Les investissements autres que solaire et éolien s’effondrent. Non seulement en pourcentage, mais aussi en valeurs absolues (chiffres en milliards de $) :
Année     Eolien      Solaire     Bio carburant    Biomasse+déchets   Petite hydraulique.  Géothermie   En.marine
2007           60,9           38,7           27,4                                  22,9                         6,5                           1,7                  0,2
2017           107,2       160,8          2,0                                     4,7                          3,4                            1,8                  0,2

En dix ans, ni la géothermie, ni les énergies marines n’ont décollé, et leurs apports restent négligeables. Les bioénergies se sont littéralement effondrées, leurs investissements totaux sont passés de plus de 50 milliards à moins de sept milliards de $. La petite hydraulique résiste mieux, mais ses investissements sont divisés par deux. L’ensemble des investissements autres que solaire et éolien est passé de près de 60 milliards de $ en 2007 à 12 milliards en 2017. Cinq fois moins.
L’éolien garde très exactement la même part. Ses investissements ont augmenté parallèlement aux investissements totaux : +76%. Les investissements dans le solaire explosent : ils ont été multipliés par plus de quatre en dix ans.
Le développement des énergies renouvelables dans le monde, diversifié il y a dix ans, se concentre aujourd’hui sur deux sources, le solaire et l’éolien. Les autres formes de renouvelables s’effondrent ou restent marginales. Les investissements dans les biocarburants ont été divisés par treize en sept ans.
L’Union Européenne suit la même évolution, solaire et éolien accaparent 95% des investissements en 2017 (38,8 milliards de $ sur 40,9 milliards au total).

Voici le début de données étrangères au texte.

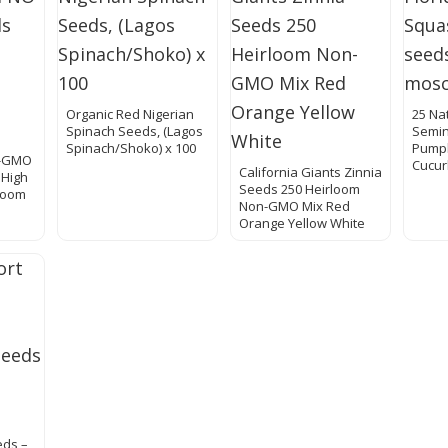
Organic Red Nigerian
25 Nat
Spinach Seeds, (Lagos
Semin
Spinach/Shoko) x 100
Pump
O-GMO
Cucur
California Giants Zinnia
 High
Seeds 250 Heirloom
loom
Non-GMO Mix Red
Orange Yellow White
eds –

Comment expliquer l’apparition de ce quasi-monopole solaire + éolien?
Nous n’avons pas trouvé d’explication. Principalement parce que le phénomène est largement passé inaperçu. Il n’est donc pas étudié.
Nous nous contenterons de quelques réflexions. L’envolée du solaire a certainement un lien avec la baisse importante de ses coûts, mais l’éolien a aussi fait des progrès et reste moins cher. Or il a cédé la première place au solaire, et de loin. Les biocarburants rencontrent des problèmes techniques, mais leur dégringolade est tellement spectaculaire que l’explication paraît insuffisante. La chute de la petite hydraulique est curieuse car les capacités non installées restent importantes. Une explication bien plus simple se trouve dans les Rapports de plusieurs Cours des Comptes, française, allemande et européenne qui pointent toutes les trois une certaine irrationalité dans les stratégies concernant les transitions énergétiques (7) et plus particulièrement dans la répartition des crédits pour les énergies renouvelables.

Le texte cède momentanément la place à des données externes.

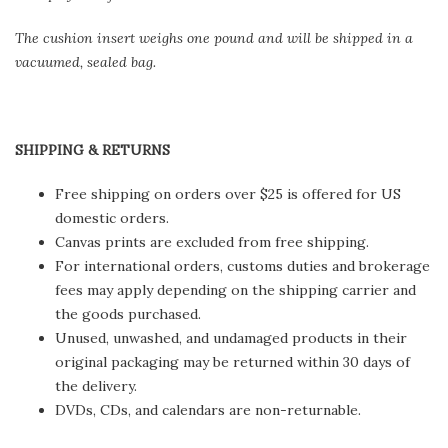
The cushion insert weighs one pound and will be shipped in a
vacuumed, sealed bag.
SHIPPING & RETURNS
Free shipping on orders over $25 is offered for US
domestic orders.
Canvas prints are excluded from free shipping.
For international orders, customs duties and brokerage
fees may apply depending on the shipping carrier and
the goods purchased.
Unused, unwashed, and undamaged products in their
original packaging may be returned within 30 days of
the delivery.
DVDs, CDs, and calendars are non-returnable.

Une raison possible est que, solaire et éolien soient populaires.

Le soleil et le vent, depuis le fonds des âges, ont toujours accompagné la vie des hommes. Le poète a écrit : « le souffle de la vie est dans la lumière du soleil, et la main de la vie est dans le vent ».(8)
III) Une évolution majeure.
Les programmes actuels de développement des énergies renouvelables se résument aujourd’hui à un puissant mouvement de promotion du solaire et de l’éolien, qui bénéficient de 96% des investissements. Cela correspond à une évolution majeure.

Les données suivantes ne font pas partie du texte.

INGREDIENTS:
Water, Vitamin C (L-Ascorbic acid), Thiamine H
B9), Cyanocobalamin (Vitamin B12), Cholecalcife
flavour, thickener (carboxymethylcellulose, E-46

La première conséquence est de focaliser encore plus les renouvelables sur le secteur électrique. Or dans le monde, l’électricité ne correspond qu’à 18,5% de la consommation finale d’énergie (9). En conséquence, l’expansion de 6,1% à 12,1% des renouvelables dans l’électricité en sept ans correspond à une augmentation de 1,1% de ces énergies dans la consommation finale d’énergie de la planète de 2007 à 2017.
La focalisation des renouvelables dans l’électricité ne modifie que marginalement et très lentement les mix énergétiques.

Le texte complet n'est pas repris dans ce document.